I’m going to tell you a little story.

Many years ago, my (now sadly departed) Auntie Audrey was given a commemorative teaspoon. Not wishing to offend, she left it out on display. When someone saw it, they thought "oh, she must like spoons – I’ll get her one too". When someone else noticed that she had two commemorative spoons, they thought "Two spoons and nowhere to display them? She needs a spoon-rack!" On spotting the half-empty spoon rack on Audrey’s wall, other people assumed that she must be an avid spoon collector, and decided to help out. Those spoons came and others followed – until she had two full racks of commemorative spoons on her wall.

She hated commemorative spoons.

I was reminded of this story this Christmas, when I found myself in a similar situation.

Now, cow-print stuff is kind of cool. I like it – or at least I used to.

Last year I used sticky-back plastic to make my MacBook look like a Friesian cow - not because I’m obsessed with cows - but because someone I was living with at the time had bought the same model, so I personalised mine to avoid confusion. My MacBook had previously earned the nickname ‘MooBook’ when her cooling fans were faulty and she kept making a mooing noise, so cow-print made sense.

I also have a velvet cow-print duvet set, but my brother has a tiger set and a leopard set, and he isn’t bombarded with cat-themed products. I have a cow ‘Fluff Friend’ on my facebook profile (I liked her face), but my friend has a Monkey, yet doesn’t receive piles of monkey-themed presents - so why do people keep giving me cow stuff?

For Christmas I was given cow-themed gifts from five different people. A short list off the top of my head:

• Cow-print apron
• Cow-shaped oven gloves
• Cow-shaped soap dispenser
• Cow-print tools
• Cow-print towels
• Cow-print earphones
• Cow-print napkins
• Cow-print coasters
• Cow-print pyjamas
• Cow-print socks
• Cow-shaped slippers
• Cow-shaped torch
• Cow-print pencils
• Cow-print hot-water bottle
• Cow-shaped lollipop
• Cow-shaped pen
• Cow-shaped utensil holder
• Cow-print pants
• Udder cream

Mr Webmonkey also fell into this trap, buying pretty much the entire catalogue of bovine.com and wrapping everything in cow-print tissue paper. He took photos of his achievement (see photos).

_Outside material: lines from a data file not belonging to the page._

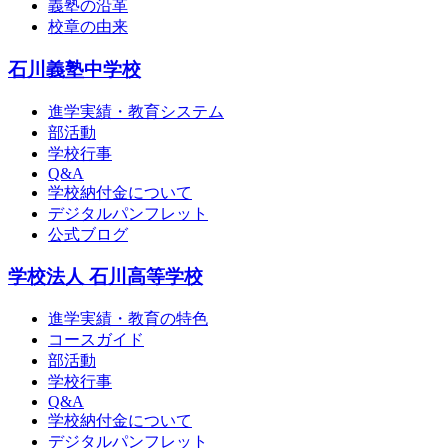
義塾の沿革
校章の由来
石川義塾中学校
進学実績・教育システム
部活動
学校行事
Q&A
学校納付金について
デジタルパンフレット
公式ブログ
学校法人 石川高等学校
進学実績・教育の特色
コースガイド
部活動
学校行事
Q&A
学校納付金について
デジタルパンフレット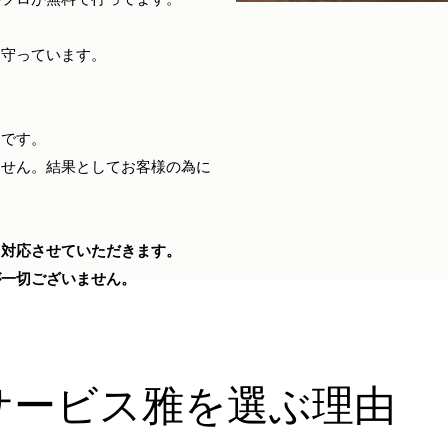
を守っています。
りです。
ません。結果としてお客様の為に
て対応させていただきます。
が一切ございません。
サービス雅を選ぶ理由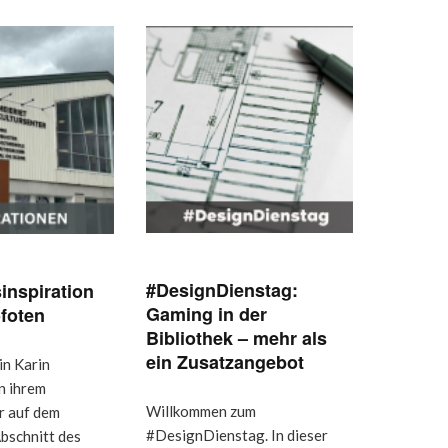
#DesignDienstag:
inspiration
Gaming in der
foten
Bibliothek – mehr als
ein Zusatzangebot
in Karin
n ihrem
Willkommen zum
r auf dem
#DesignDienstag. In dieser
bschnitt des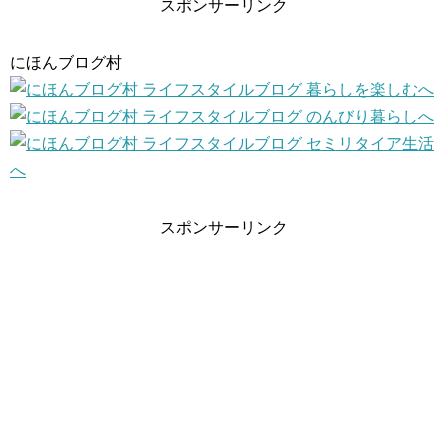
スポンサーリンク
にほんブログ村
スポンサーリンク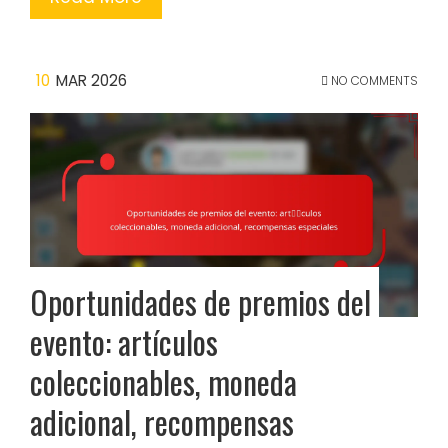
10
MAR 2026
NO COMMENTS
Oportunidades de premios del
evento: artículos
coleccionables, moneda
adicional, recompensas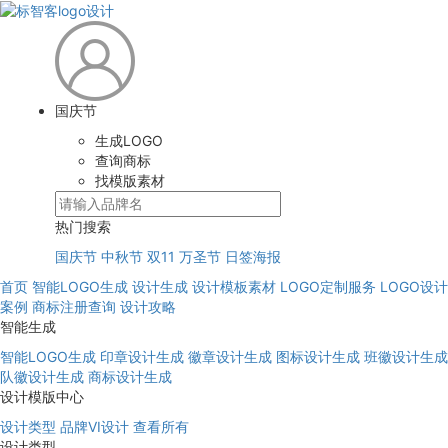
国庆节
生成LOGO
查询商标
找模版素材
热门搜索
国庆节
中秋节
双11
万圣节
日签海报
首页
智能LOGO生成
设计生成
设计模板素材
LOGO定制服务
LOGO设计
案例
商标注册查询
设计攻略
智能生成
智能LOGO生成
印章设计生成
徽章设计生成
图标设计生成
班徽设计生成
队徽设计生成
商标设计生成
设计模版中心
设计类型
品牌VI设计
查看所有
设计类型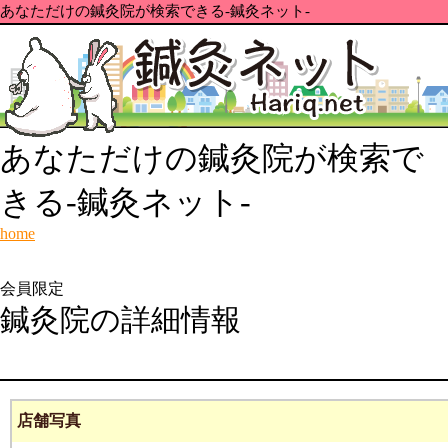
あなただけの鍼灸院が検索できる-鍼灸ネット-
あなただけの鍼灸院が検索で
きる-鍼灸ネット-
home
会員限定
鍼灸院の詳細情報
店舗写真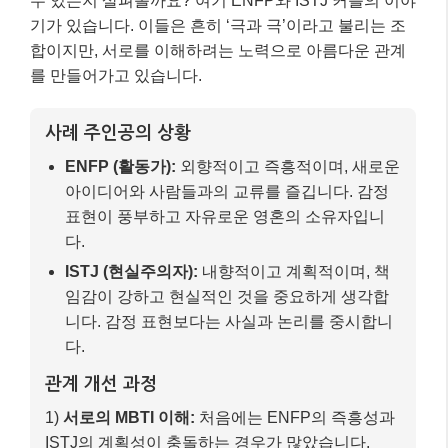
수 있는지 살펴볼까요? 여기 ENFP와 ISTJ 커플의 이야
기가 있습니다. 이들은 흔히 ‘극과 극’이라고 불리는 조
합이지만, 서로를 이해하려는 노력으로 아름다운 관계
를 만들어가고 있습니다.
사례 주인공의 상황
ENFP (활동가):
외향적이고 즉흥적이며, 새로운
아이디어와 사람들과의 교류를 즐깁니다. 감정
표현이 풍부하고 자유로운 영혼의 소유자입니
다.
ISTJ (현실주의자):
내향적이고 계획적이며, 책
임감이 강하고 현실적인 것을 중요하게 생각합
니다. 감정 표현보다는 사실과 논리를 중시합니
다.
관계 개선 과정
1)
서로의 MBTI 이해:
처음에는 ENFP의 즉흥성과
ISTJ의 계획성이 충돌하는 경우가 많았습니다.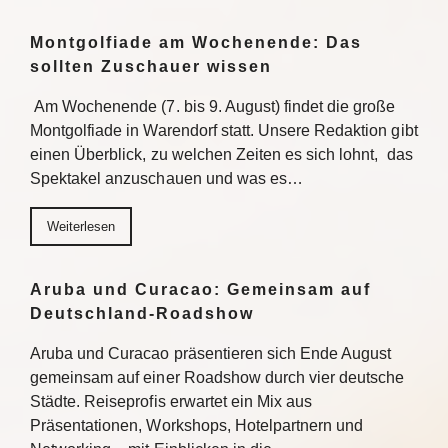
Montgolfiade am Wochenende: Das
sollten Zuschauer wissen
Am Wochenende (7. bis 9. August) findet die große
Montgolfiade in Warendorf statt. Unsere Redaktion gibt
einen Überblick, zu welchen Zeiten es sich lohnt, das
Spektakel anzuschauen und was es…
Weiterlesen
Aruba und Curacao: Gemeinsam auf
Deutschland-Roadshow
Aruba und Curacao präsentieren sich Ende August
gemeinsam auf einer Roadshow durch vier deutsche
Städte. Reiseprofis erwartet ein Mix aus
Präsentationen, Workshops, Hotelpartnern und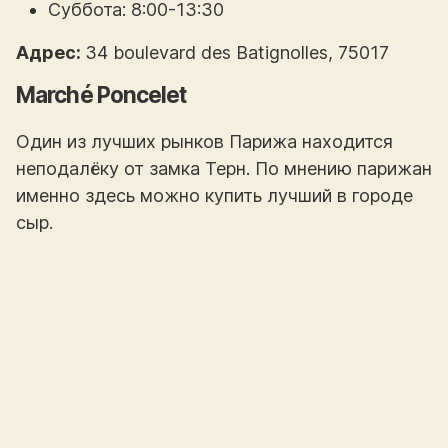
Суббота: 8:00-13:30
Адрес:
34 boulevard des Batignolles, 75017
Marché Poncelet
Один из лучших рынков Парижа находится
неподалёку от замка Терн. По мнению парижан
именно здесь можно купить лучший в городе
сыр.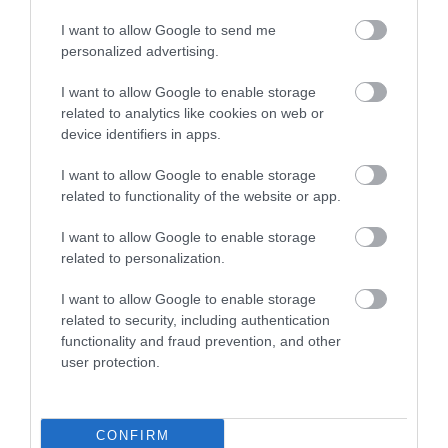
BAKA ANDRÁST JELÖLI KÖZTÁRSASÁGI
ELNÖKNEK A TISZA
I want to allow Google to send me
2026. augusztus 08
|
Mindenki ügye
personalized advertising.
I want to allow Google to enable storage
related to analytics like cookies on web or
device identifiers in apps.
ÚJ MAGYAR KÜLÜGYI STRATÉGIA KÉSZÜL,
I want to allow Google to enable storage
TELJES SZAKÍTÁS JÖN A...
related to functionality of the website or app.
2026. augusztus 08
|
Mindenki ügye
I want to allow Google to enable storage
related to personalization.
I want to allow Google to enable storage
related to security, including authentication
TATA ELBŰVÖLŐ LÁTVÁNYOSSÁGAI,
AMIKÉRT ÉRDEMES MEGNÉZNI
functionality and fraud prevention, and other
2026. augusztus 08
|
Promóció
user protection.
CONFIRM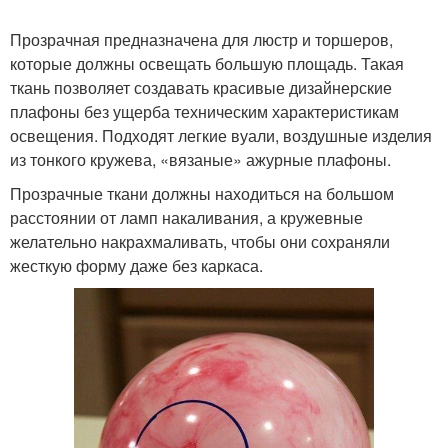
Прозрачная предназначена для люстр и торшеров,
которые должны освещать большую площадь. Такая
ткань позволяет создавать красивые дизайнерские
плафоны без ущерба техническим характеристикам
освещения. Подходят легкие вуали, воздушные изделия
из тонкого кружева, «вязаные» ажурные плафоны.
Прозрачные ткани должны находиться на большом
расстоянии от ламп накаливания, а кружевные
желательно накрахмаливать, чтобы они сохраняли
жесткую форму даже без каркаса.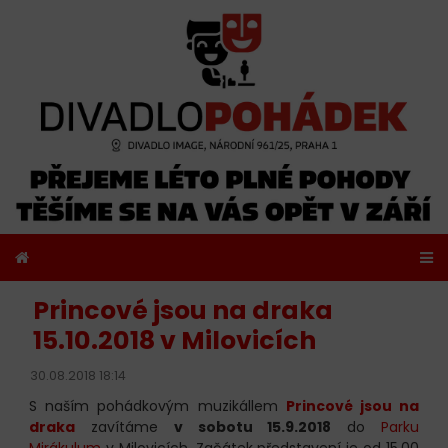
Princové jsou na draka
15.10.2018 v Milovicích
30.08.2018 18:14
S naším pohádkovým muzikállem
Princové jsou na
draka
zavítáme
v sobotu 15.9.2018
do
Parku
Mirákulum
v Milovicích. Začátek představení je od 15.00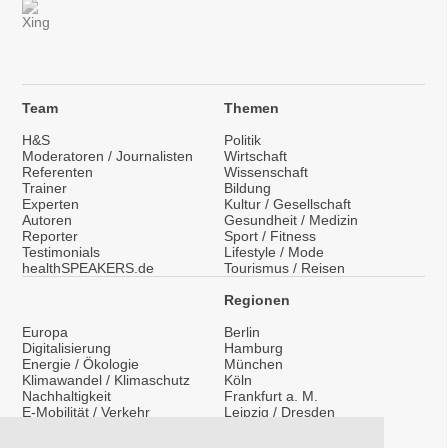
Team
Themen
H&S
Politik
Moderatoren / Journalisten
Wirtschaft
Referenten
Wissenschaft
Trainer
Bildung
Experten
Kultur / Gesellschaft
Autoren
Gesundheit / Medizin
Reporter
Sport / Fitness
Testimonials
Lifestyle / Mode
healthSPEAKERS.de
Tourismus / Reisen
Regionen
Europa
Berlin
Digitalisierung
Hamburg
Energie / Ökologie
München
Klimawandel / Klimaschutz
Köln
Nachhaltigkeit
Frankfurt a. M.
E-Mobilität / Verkehr
Leipzig / Dresden
Migration / Integration
Überregional
Medientraining
International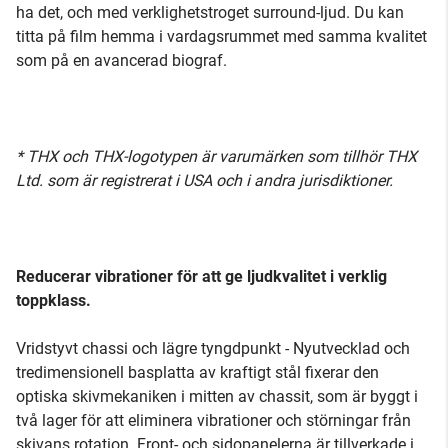
ha det, och med verklighetstroget surround-ljud. Du kan
titta på film hemma i vardagsrummet med samma kvalitet
som på en avancerad biograf.
* THX och THX-logotypen är varumärken som tillhör THX
Ltd. som är registrerat i USA och i andra jurisdiktioner.
Reducerar vibrationer för att ge ljudkvalitet i verklig
toppklass.
Vridstyvt chassi och lägre tyngdpunkt - Nyutvecklad och
tredimensionell basplatta av kraftigt stål fixerar den
optiska skivmekaniken i mitten av chassit, som är byggt i
två lager för att eliminera vibrationer och störningar från
skivans rotation. Front- och sidopanelerna är tillverkade i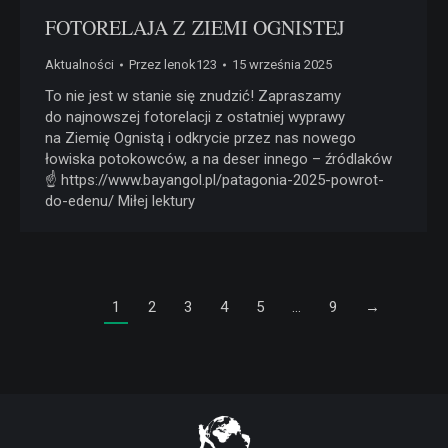
FOTORELAJA Z ZIEMI OGNISTEJ
Aktualności
Przez
lenok123
15 września 2025
To nie jest w stanie się znudzić! Zapraszamy
do najnowszej fotorelacji z ostatniej wyprawy
na Ziemię Ognistą i odkrycie przez nas nowego
łowiska potokowców, a na deser innego – źródlaków
☝️ https://www.bayangol.pl/patagonia-2025-powrot-
do-edenu/ Miłej lektury
1
2
3
4
5
…
9
→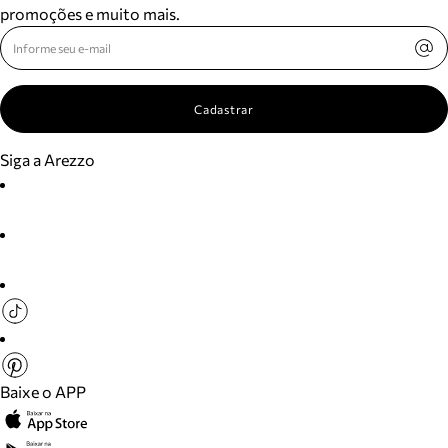
promoções e muito mais.
Cadastrar
Siga a Arezzo
Baixe o APP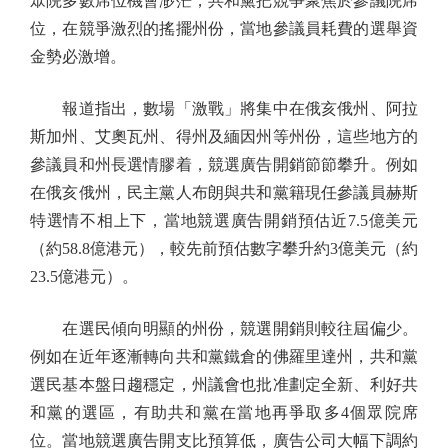
眾院多數席位機會渺茫，共和黨把競爭聚焦於參議院席
位，在競爭激烈的搖擺州份，當地參議員耗費的選舉資
金勢必激增。
報道指出，數場「激戰」將集中在俄亥俄州、阿拉
斯加州、艾奧瓦州、得州及緬因州等州份，這些地方的
參議員和州長選情膠着，競選廣告開銷節節攀升。例如
在俄亥俄州，民主黨人布朗與共和黨籍現任參議員赫斯
特選情不相上下，當地競選廣告開銷預估近7.5億美元
（約58.8億港元），較先前預估數字攀升約3億美元（約
23.5億港元）。
在選民傾向明顯的州份，競選開銷則較往屆偏少。
例如在近年逐漸轉向共和黨鐵倉的佛羅里達州，共和黨
選民基本盤日趨穩定，州議會也批准劃定全新、利好共
和黨的選區，有助共和黨在當地再爭取多4個眾院席
位。當地競選廣告開支比預算低，廣告公司大幅下調約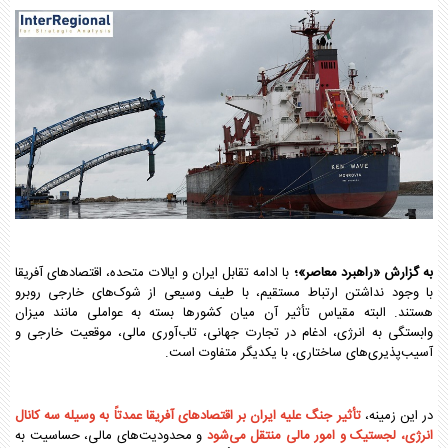
به گزارش «راهبرد معاصر»؛
با ادامه تقابل ایران و ایالات متحده، اقتصادهای آفریقا
با وجود نداشتن ارتباط مستقیم، با طیف وسیعی از شوک‌های خارجی روبرو
هستند. البته مقیاس تأثیر آن میان کشورها بسته به عواملی مانند میزان
وابستگی به انرژی، ادغام در تجارت جهانی، تاب‌آوری مالی، موقعیت خارجی و
آسیب‌پذیری‌های ساختاری، با یکدیگر متفاوت است.
در این زمینه،
تأثیر جنگ علیه ایران بر اقتصادهای آفریقا عمدتاً به وسیله سه کانال
انرژی، لجستیک و امور مالی منتقل می‌شود
و محدودیت‌های مالی، حساسیت به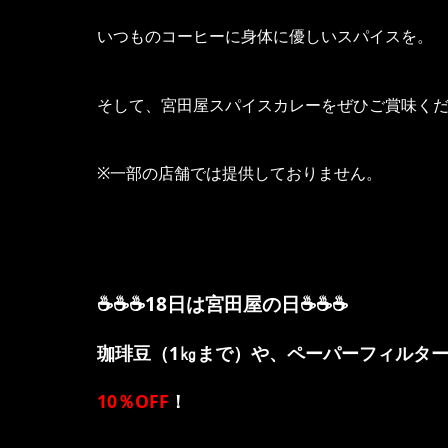
いつものコーヒーに身体に優しいスパイスを。
そして、宮田屋スパイスカレーをぜひご賞味く
※一部の店舗では提供しておりません。
☕☕☕18日は宮田屋の日☕☕☕
珈琲豆（1㎏まで）や、ペーパーフィルタ
10％OFF
！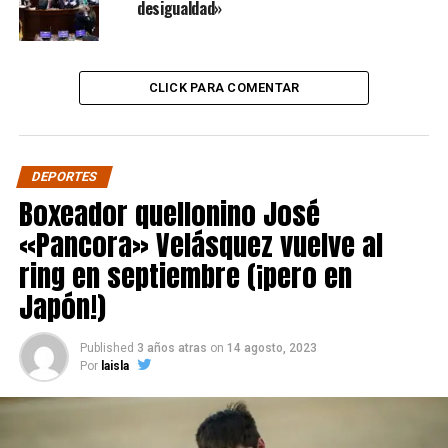
desigualdad»
CLICK PARA COMENTAR
DEPORTES
Boxeador quellonino José
«Pancora» Velásquez vuelve al
ring en septiembre (¡pero en
Japón!)
Published
3 años atras
on
14 agosto, 2023
Por
laisla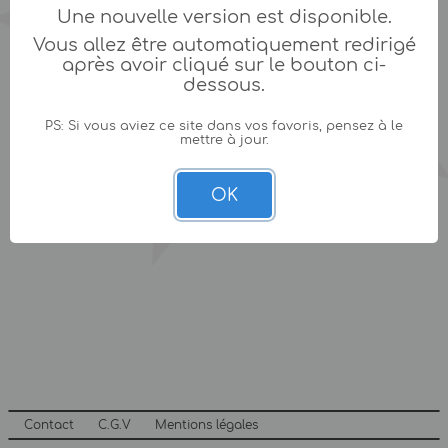
Une nouvelle version est disponible.
Vous allez être automatiquement redirigé
après avoir cliqué sur le bouton ci-
dessous.
PS: Si vous aviez ce site dans vos favoris, pensez à le
mettre à jour.
OK
Contact
C.G.V
Mentions légales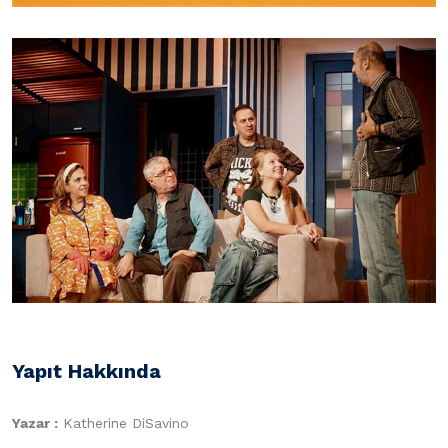
Yapıt Hakkında
Yazar :
Katherine DiSavino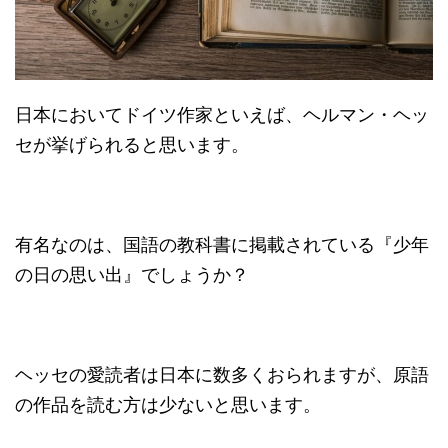
日本においてドイツ作家といえば、ヘルマン・ヘッ
セが挙げられると思います。
有名なのは、国語の教科書に掲載されている『少年
の日の思い出』でしょうか？
ヘッセの愛読者は日本に数多くおられますが、原語
の作品を読む方は少ないと思います。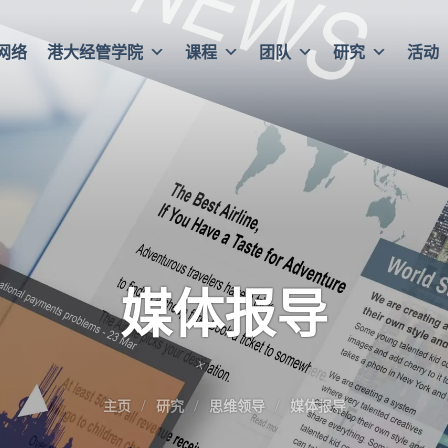
网络
港大经管学院
课程
团队
研究
活动
媒体报导
主页
研究
思维领导
媒体报导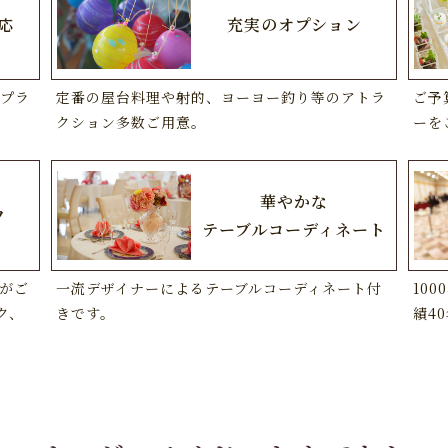
応
充実のオプション
プラ
定番の屋台料理や射的、ヨーヨー釣り等のアトラ
ご予
クション多数ご用意。
ーを
華やかな
フ
テーブルコーディネート
がご
10
一流デザイナーによるテーブルコーディネート付
ク、
績4
きです。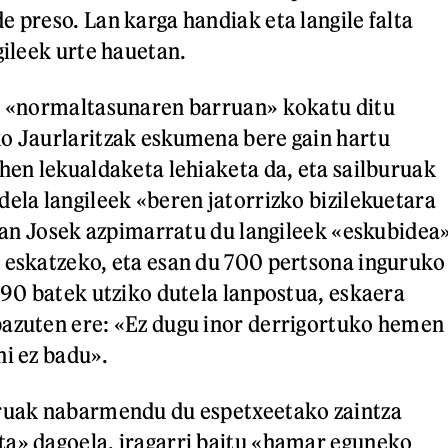
e preso. Lan karga handiak eta langile falta
gileek urte hauetan.
a, «normaltasunaren barruan» kokatu ditu
o Jaurlaritzak eskumena bere gain hartu
ehen lekualdaketa lehiaketa da, eta sailburuak
dela langileek «beren jatorrizko bizilekuetara
. San Josek azpimarratu du langileek «eskubidea
 eskatzeko, eta esan du 700 pertsona inguruko
» 90 batek utziko dutela lanpostua, eskaera
bazuten ere: «Ez dugu inor derrigortuko hemen
hi ez badu».
uruak nabarmendu du espetxeetako zaintza
a» dagoela, iragarri baitu «hamar eguneko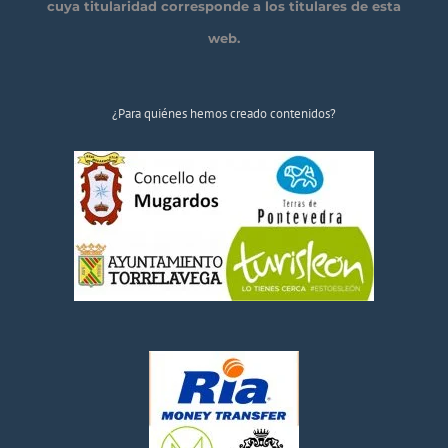
cuya titularidad corresponde a los titulares de esta
web.
¿Para quiénes hemos creado contenidos?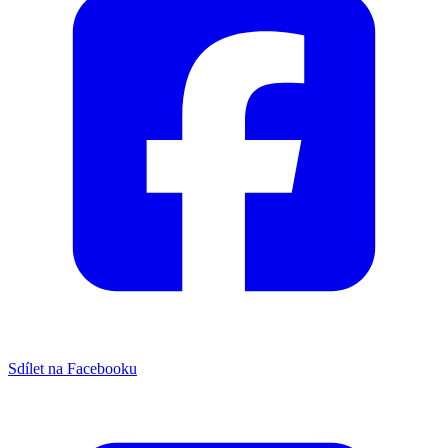
Sdílet na Facebooku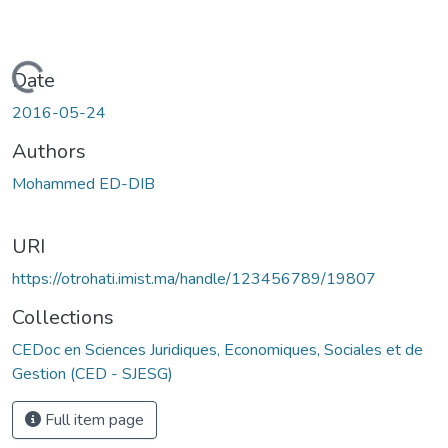
Loading...
Date
2016-05-24
Authors
Mohammed ED-DIB
URI
https://otrohati.imist.ma/handle/123456789/19807
Collections
CEDoc en Sciences Juridiques, Economiques, Sociales et de
Gestion (CED - SJESG)
Full item page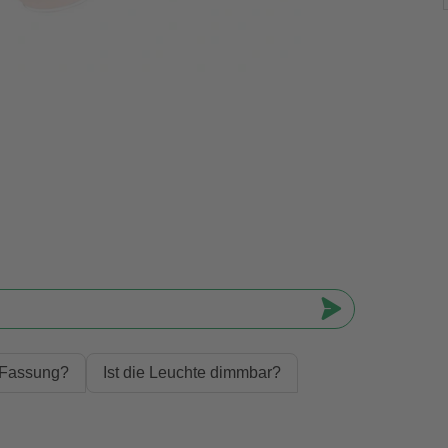
-Fassung?
Ist die Leuchte dimmbar?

I think that he may have considered this to be his proudest moment – right up until I cried "it’s the spoons all over again!!" and proceeded to wail and rant for the next three days. The sad thing is that the cow-related stuff had cost him rather a lot, while I would have been very happy with just the DVDs and books which he had also given to me.

I have never professed to be obsessed with cows, but as the spoons fiasco proves, going along with it just to keep people happy may lead to a serious problem. A tolerable smattering of slightly misguided gifts can easily mutate into a lifetime of miserable birthdays and Christmases. So, in memory of my dear Auntie Audrey, I am going to spread the word.

Stand up for yourself, or you’ll be branded as the ‘mad spoon lady’ for the rest of your life.